-- DATASET RECORDS follows --

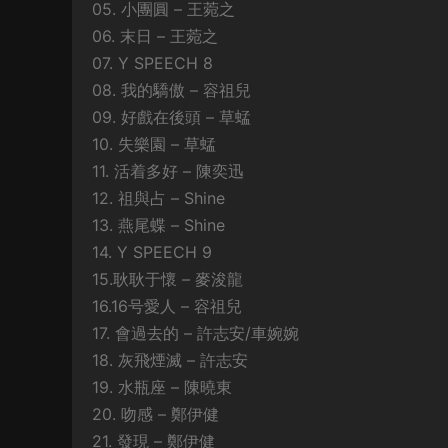
05. 小團圓 – 王菀之
06. 末日 – 王菀之
07. Y SPEECH 8
08. 我的驕傲 – 容祖兒
09. 好戲在後頭 – 草蜢
10. 失樂園 – 草蜢
11. 活着多好 – 陳奕迅
12. 祖與占 – Shine
13. 燕尾蝶 – Shine
14. Y SPEECH 9
15.耿耿于懷 – 麥浚龍
16.16号愛人 – 容祖兒
17. 會過去的 – 許志安/車婉婉
18. 灰飛煙滅 – 許志安
19. 水瓶座 – 陳曉東
20. 吻感 – 鄭伊健
21. 發現 – 鄭伊健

-- DATASET RECORDS concluded --

The lines to set down, exactly and with both ends included, run from the one containing "10. 失樂園 – 草蜢" to the last line of the data above.

10. 失樂園 – 草蜢
11. 活着多好 – 陳奕迅
12. 祖與占 – Shine
13. 燕尾蝶 – Shine
14. Y SPEECH 9
15.耿耿于懷 – 麥浚龍
16.16号愛人 – 容祖兒
17. 會過去的 – 許志安/車婉婉
18. 灰飛煙滅 – 許志安
19. 水瓶座 – 陳曉東
20. 吻感 – 鄭伊健
21. 發現 – 鄭伊健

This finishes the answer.